Every line of the listing below should be written out exactly, minus its pictures.

*Supplied entries*.
((

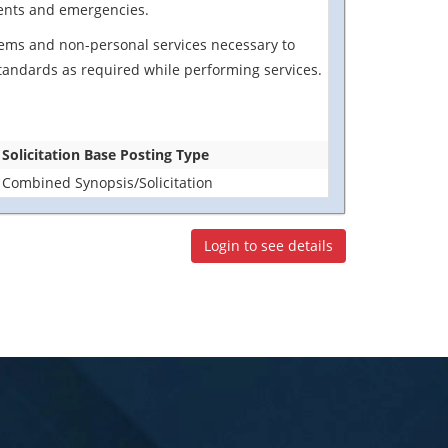
idents and emergencies.
 items and non-personal services necessary to
standards as required while performing services.
Solicitation Base Posting Type
Combined Synopsis/Solicitation
Login to see details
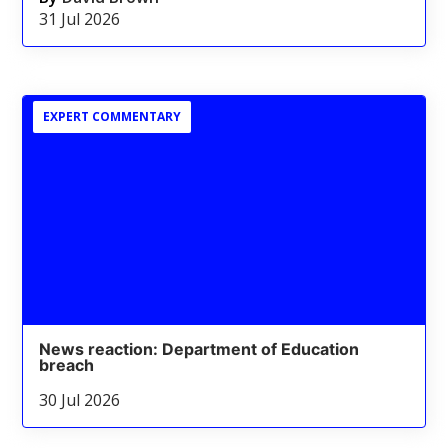
31 Jul 2026
EXPERT COMMENTARY
News reaction: Department of Education
breach
30 Jul 2026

))

*The completed task*.
idents and emergencies.
 items and non-personal services necessary to
standards as required while performing services.
Solicitation Base Posting Type
Combined Synopsis/Solicitation
Login to see details
31 Jul 2026
EXPERT COMMENTARY
News reaction: Department of Education
breach
30 Jul 2026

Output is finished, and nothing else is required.